An alternative approach is to directly estimate the camera pose, using an objective function, such as the 12 norm of the reprojection error, defined over all available point correspondences. Minimisation of the l2-norm leads to the maximum likelihood estimator, if it is assumed a Gaussian noise model. However, the main drawback of the l2-norm is that its resulting cost function is non-convex and usually has a lot of local minima. Therefore, iterative algorithms are used that are reliant on a good initialisation. The shortcomings of the l2-norm have lead to using other norms, such as the l∞-norm. The main advantage of the l∞-norm is that its minimisation can be formulated as a quasi-convex problem and solved using Second-Order Cone Programming (SOCP). This leads to a unique solution, however SOCP techniques are computationally demanding and rely on the correct tuning of extra parameters.
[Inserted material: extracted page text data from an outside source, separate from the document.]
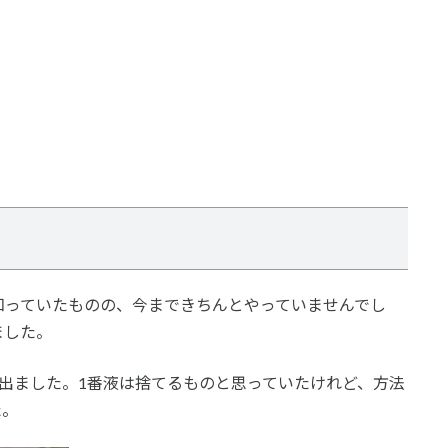
知っていたものの、今まできちんとやっていませんでし
ました。
出ました。1番液は捨てるものと思っていたけれど、方法
た。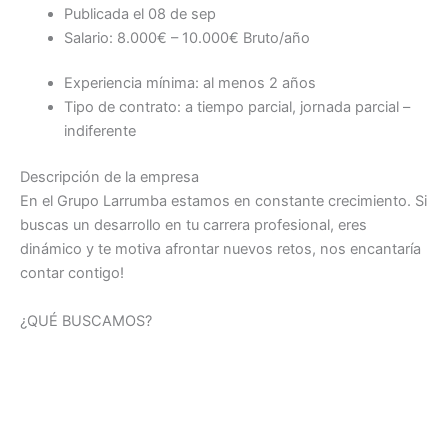
Publicada el 08 de sep
Salario: 8.000€ – 10.000€ Bruto/año
Experiencia mínima: al menos 2 años
Tipo de contrato: a tiempo parcial, jornada parcial –
indiferente
Descripción de la empresa
En el Grupo Larrumba estamos en constante crecimiento. Si
buscas un desarrollo en tu carrera profesional, eres
dinámico y te motiva afrontar nuevos retos, nos encantaría
contar contigo!
¿QUÉ BUSCAMOS?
There is an interesting, well known, duality between pose estimation and triangulation, which allows common algorithms to be used for both problems. Triangulation estimates the location of a point given its projection in a number of calibrated cameras. Various triangulation algorithms exist, which once again mostly relying on minimising the reprojection error. To see the duality, in both cases we have a set of projections and we want to estimate the location of an object of interest; i.e., the camera, in pose estimation, and the point, in triangulation.
Finally, the most difficult problem is to jointly detect the location of the points in a scene and the poses of one or more cameras of different images at different viewpoints. This problem is often called SLAM problem, where SLAM stands for simultaneous localization and mapping. The SLAM problem is also used with similar algorithms as the two problems described before.
It is an object to find a method to solve those problems faster and with higher quality.
According to the invention, these aims are achieved by means of the independent claims.
The approach to calculate the sub-spaces of potential locations of point(s) and/or of potential sensor pose(s) on the basis of the known information and of the errors and to intersect theses sub-spaces to a point and/or pose intersection region results in a reliable and efficient estimator for the location of point(s) and/or sensor pose(s). Tests showed that this approach outperforms existing methods in reliability and speed.
The dependent claims refer to further advantageous embodiments.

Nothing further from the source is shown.